**TRY IT**
When you reach the line containing "stico è stato bello!" in the entries below, start writing out each line exactly, and stop after the line containing "Claudia de’Medici - Maria".

ENTRIES SHOWN START

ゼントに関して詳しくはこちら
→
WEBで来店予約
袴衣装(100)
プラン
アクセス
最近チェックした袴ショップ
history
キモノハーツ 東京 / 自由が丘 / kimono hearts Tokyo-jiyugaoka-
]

ENTRIES SHOWN END
ENTRIES SHOWN START

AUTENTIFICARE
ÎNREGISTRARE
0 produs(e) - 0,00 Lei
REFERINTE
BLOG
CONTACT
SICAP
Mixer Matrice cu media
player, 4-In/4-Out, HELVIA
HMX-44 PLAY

ENTRIES SHOWN END
ENTRIES SHOWN START

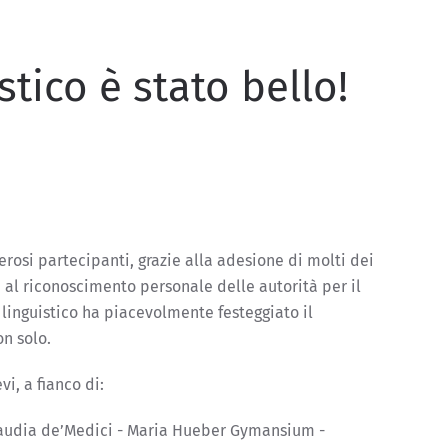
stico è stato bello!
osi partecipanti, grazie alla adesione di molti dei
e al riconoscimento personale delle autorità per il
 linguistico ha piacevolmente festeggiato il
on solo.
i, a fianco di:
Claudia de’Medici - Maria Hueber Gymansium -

ENTRIES SHOWN END

**RESULT OF THIS EXERCISE**
stico è stato bello!
osi partecipanti, grazie alla adesione di molti dei
e al riconoscimento personale delle autorità per il
 linguistico ha piacevolmente festeggiato il
on solo.
i, a fianco di:
Claudia de’Medici - Maria Hueber Gymansium -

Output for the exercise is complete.